Agatha studied it with the fond exasperation of a woman inspecting a slightly disappointing familiar. "You'll do," she told it. With her free hand she flicked open a storage portal beside her chair another violet ring that yawned like a hungry mouth. From within she drew a mirror wrapped in sacred white cloth embroidered with protective runes that shimmered faintly gold. The fabric smelled of old incense and dried blood. She began unwrapping it slowly, reverently, as though the mirror itself might bite if rushed.

"Aid," she said without looking up, "can you take this imp to the floor where the descendants are? Follow their every move. Every twitch. I want to see what they really are."

"Affirmative," the AI answered. From the ceiling a tactical machine gripper descended on silent servos sleek black alloy, padded claws gleaming under the monitor glow. The gripper closed gently around the imp's round body, careful not to crush the delicate wings. The creature gave a single, indignant squeak, but otherwise submitted. The arm retracted, carrying its tiny passenger toward a service hatch that hissed open in the far wall.

Agatha finished unwrapping the mirror. The glass was ancient, its surface dark as pooled ink and framed in blackened silver etched with spiraling wards. She held it up with both hands, thumbs resting on the cool metal. Then she poured mana into it.

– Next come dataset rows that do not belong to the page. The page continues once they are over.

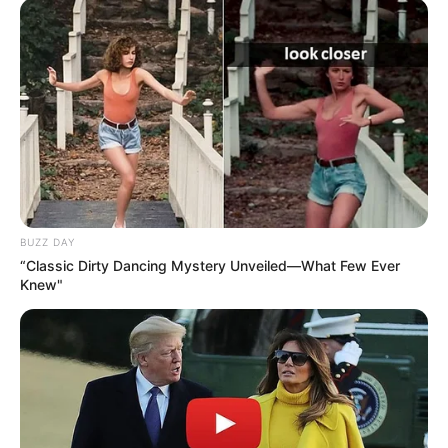
BUZZ DAY
“Classic Dirty Dancing Mystery Unveiled—What Few Ever
Knew"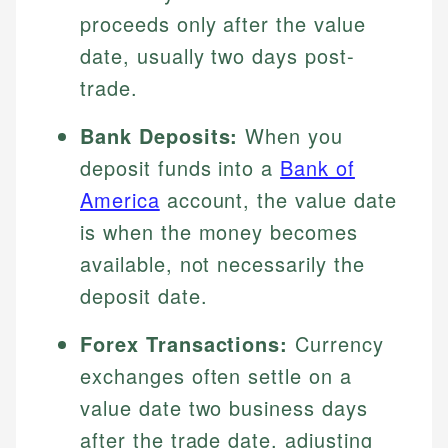
proceeds only after the value
date, usually two days post-
trade.
Bank Deposits:
When you
deposit funds into a
Bank of
America
account, the value date
is when the money becomes
available, not necessarily the
deposit date.
Forex Transactions:
Currency
exchanges often settle on a
value date two business days
after the trade date, adjusting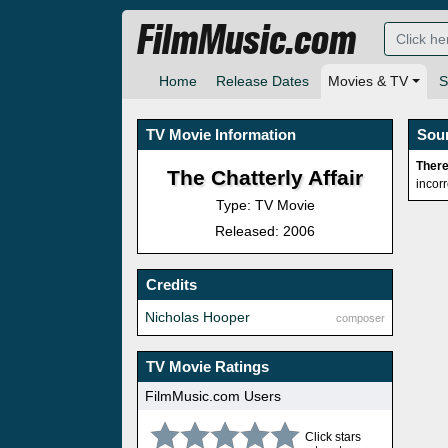
FilmMusic.com
Home
Release Dates
Movies & TV
S
TV Movie Information
Sou
There
The Chatterly Affair
incor
Type: TV Movie
Released: 2006
Credits
Nicholas Hooper
composer
TV Movie Ratings
FilmMusic.com Users
Click stars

Power flowed from her fingertips in visible violet threads, sinking into the mirror's surface. For a heartbeat the glass stayed black and stubborn. Then it flared once, sharply and the link snapped into place. The mirror's surface rippled like water, and suddenly Agatha was no longer staring at her own reflection. She was staring through the imp's single enormous eye.

The view lurched as the gripper carried the creature through the service conduits and dropped it onto the second floor. The perspective shifted: black flagstones rushing up, then the low hum of the Neutralizer growing louder, the metallic clink of Camilla's hidden metal buckles, the wet rasp of Rolan's breathing through his forced-open mouth. The imp scuttled along the ceiling now, silent and unseen, its gigantic pupil drinking in every detail. Agatha could see the dried blood on Quinn's gauntlets. She could see the way Rate's cloak moved like liquid night. She could see Camilla's smile widen as she leaned in toward the prisoner again, whispering something that made Rolan's bound shoulders tense.

Agatha's lips parted slightly. Her breathing had slowed, deepening with fascination. The meat on her plate was forgotten. This was better than any monitor. This was raw. Immediate. She could almost taste the suppression magic thickening the air down there, could feel the way the dungeon itself seemed to lean in, curious about these intruders who refused to break.

She adjusted her grip on the mirror, tilting it so the imp's eye panned slowly across the formation. Bulk's broad back, the Neutralizer's amber tip flaring against stronger violet lattices. Rate's clinical scan of the corridor ahead. Camilla's fingers still glistening with Rolan's blood. The prisoner's eyes half-swollen, leaking crimson burning with a hatred so pure it made Agatha's own pulse quicken in appreciation.

At the end of it, she made a smirk on her face.